Fluctuation Measurement in Electron Penetration Experiment on Helical Magnetic Configuration

H. Wakabayashi, H. Himura, M. Fukao, M. Isobe1), Z. Yoshida, and CHS group1)

Department of Advanced Energy, Graduate School of Frontier Sciences, The University of Tokyo, 7-3-1 Bunkyo Ward, Tokyo 113-0033, Japan
1)National Institute for Fusion Science, Toki, Gifu 509-5292, Japan

Experimental studies on collisionless penetration into a helical magnetic field have been performed. It is found that the space potential φs has a weak dependence on the injection angle α of electrons except for a narrow `window' region in which φs significantly drops. A calculation shows that because of the electric field of the electron gun (e-gun), the emitted electrons are always launched quasi-parallel to the helical magnetic field, regardless of α. This seems to agree with the observation. The `window' seen in the data may be attributed to a current-driven instability which might result in the insufficient electron penetration or the degradation of electron confinement in the magnetic surface [1]. In order to investigate the instability and the mechanism of the collisionless penetration, electrostatic fluctuation has been measured in the stochastic magnetic region. FFT analyses of the data show that apparent fluctuations of about 3.5 MHz appear during the electron penetration.
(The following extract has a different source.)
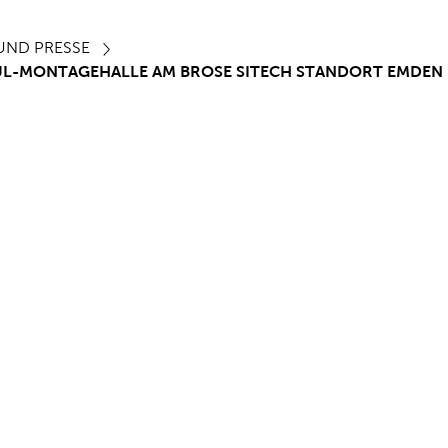
UND PRESSE
L-MONTAGEHALLE AM BROSE SITECH STANDORT EMDEN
Moreover, the frequency strongly depends on the electron energy and density, implying an instability related with the electron injection in the stochastic region.

References

[1] H. Wakabayashi et al., "Parameter Dependence of Inward Diffusion on Injected Electrons in Helical Nonneutral Plasmas", will be appeared in Non-neutral Plasma Physics V (American Institute of Physics) (2003).


This work is performed under the auspices of the NIFS LHD Project Research Collaboration.